O senhor o enchia de perguntas, que eram respondidas com a maior brevidade que seu vocabulário permitia.

O senhor dissera ser um funcionário público federal aposentado e que estava sempre naquela região. “Gosto de conversar com gente assim como você”.

“Papo estranho”, pensou. Em intervalos de tempo cada vez menores olhava o relógio e nada do amigo.

Entre assuntos pessoais, futebol, clima surge um “vamos ali naquele bar tomar um chopp? Eu pago”.

Demorou a responder. Aquela conversa o deixou extremamente irritado “e o cara ainda quer tomar um chopp? Por que ia pagar assim, sem mais nem menos?”.

Mas, pensou por outro lado, já que teria que esperar o amigo, tomar um chopp seria uma boa. Não é todo dia que se ganha algo.

- Vamo ali, vamo ali.

Haviam mesas disponíveis, mas ele rapidamente sentou-se no balcão para evitar muita intimidade.

Sentou-se de frente para a televisão onde grudou o olhar mesmo sem nada ouvir. O homem continuava tentando manter o diálogo. Às vezes não respondia propositalmente fingindo não ouvir, mas a estratégia não funcionou. Com isso o sexagenário o tocava para chamar sua atenção. Se já não gostava de conversar ser tocado então...

Resolveu olhá-lo apenas para responder. Os chopps, perguntas e afirmações vinham um atrás do outro e ele já conversava um pouco mais.

Mandou uma mensagem ao amigo e a resposta não o agradou. “Mano, foi mal. Saí do dentista e vc naum tava la. Achei que tivesse vazado, daí vim embora também”. Já que estava ali bebendo gratuitamente resolveu ficar mesmo assim.

Ele estava virado para o balcão e o homem para ele. Paulatinamente direcionava um pouco mais de atenção.
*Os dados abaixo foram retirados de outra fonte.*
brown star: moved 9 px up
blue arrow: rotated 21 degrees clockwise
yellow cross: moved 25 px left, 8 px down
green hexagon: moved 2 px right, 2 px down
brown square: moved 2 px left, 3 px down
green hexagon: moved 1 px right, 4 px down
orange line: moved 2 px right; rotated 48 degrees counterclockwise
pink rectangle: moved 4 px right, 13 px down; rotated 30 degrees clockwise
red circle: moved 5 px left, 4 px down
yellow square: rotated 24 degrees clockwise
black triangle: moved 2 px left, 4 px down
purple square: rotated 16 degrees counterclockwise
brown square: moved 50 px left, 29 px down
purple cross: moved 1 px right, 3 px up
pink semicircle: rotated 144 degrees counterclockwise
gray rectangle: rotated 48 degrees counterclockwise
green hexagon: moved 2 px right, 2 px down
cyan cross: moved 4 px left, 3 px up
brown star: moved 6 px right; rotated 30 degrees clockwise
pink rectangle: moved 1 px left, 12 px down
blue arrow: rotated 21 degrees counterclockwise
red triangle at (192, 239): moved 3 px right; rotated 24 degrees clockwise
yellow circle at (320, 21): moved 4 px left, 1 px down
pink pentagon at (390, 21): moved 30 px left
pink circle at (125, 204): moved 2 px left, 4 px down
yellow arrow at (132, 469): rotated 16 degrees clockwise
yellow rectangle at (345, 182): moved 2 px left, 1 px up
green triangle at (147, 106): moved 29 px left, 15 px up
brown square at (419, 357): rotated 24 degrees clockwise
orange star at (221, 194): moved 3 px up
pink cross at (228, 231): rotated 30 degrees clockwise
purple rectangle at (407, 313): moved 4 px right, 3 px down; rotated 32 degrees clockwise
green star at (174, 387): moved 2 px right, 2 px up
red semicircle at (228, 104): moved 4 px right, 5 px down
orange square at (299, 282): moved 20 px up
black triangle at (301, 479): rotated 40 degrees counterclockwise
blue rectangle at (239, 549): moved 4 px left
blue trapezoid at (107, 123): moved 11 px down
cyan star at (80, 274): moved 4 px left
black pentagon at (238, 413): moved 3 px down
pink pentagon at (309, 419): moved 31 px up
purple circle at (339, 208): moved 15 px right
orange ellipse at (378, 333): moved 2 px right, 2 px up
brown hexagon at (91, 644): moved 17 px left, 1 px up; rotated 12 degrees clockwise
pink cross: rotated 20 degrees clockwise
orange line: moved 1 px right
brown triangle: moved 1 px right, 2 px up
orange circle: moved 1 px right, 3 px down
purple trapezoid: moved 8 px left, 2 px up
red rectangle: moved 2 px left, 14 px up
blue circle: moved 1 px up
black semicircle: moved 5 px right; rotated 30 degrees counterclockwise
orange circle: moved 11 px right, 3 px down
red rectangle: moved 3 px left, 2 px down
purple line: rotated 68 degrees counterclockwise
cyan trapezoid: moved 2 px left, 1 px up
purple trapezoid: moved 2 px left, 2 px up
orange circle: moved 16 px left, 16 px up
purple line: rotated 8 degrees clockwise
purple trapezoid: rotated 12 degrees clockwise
Olhava mais, as respostas vinham com um complemento após a afirmação ou negação e às vezes arriscava até um “e você?”.

15 chopps depois de chegarem ao bar já estava meio bêbado, mas o suficiente para perceber isso.
“Falou aí tiozão. Deu minha hora já”. Virou as costas e foi embora.


E o senhor ficou chupando o dedo. Apenas o dedo.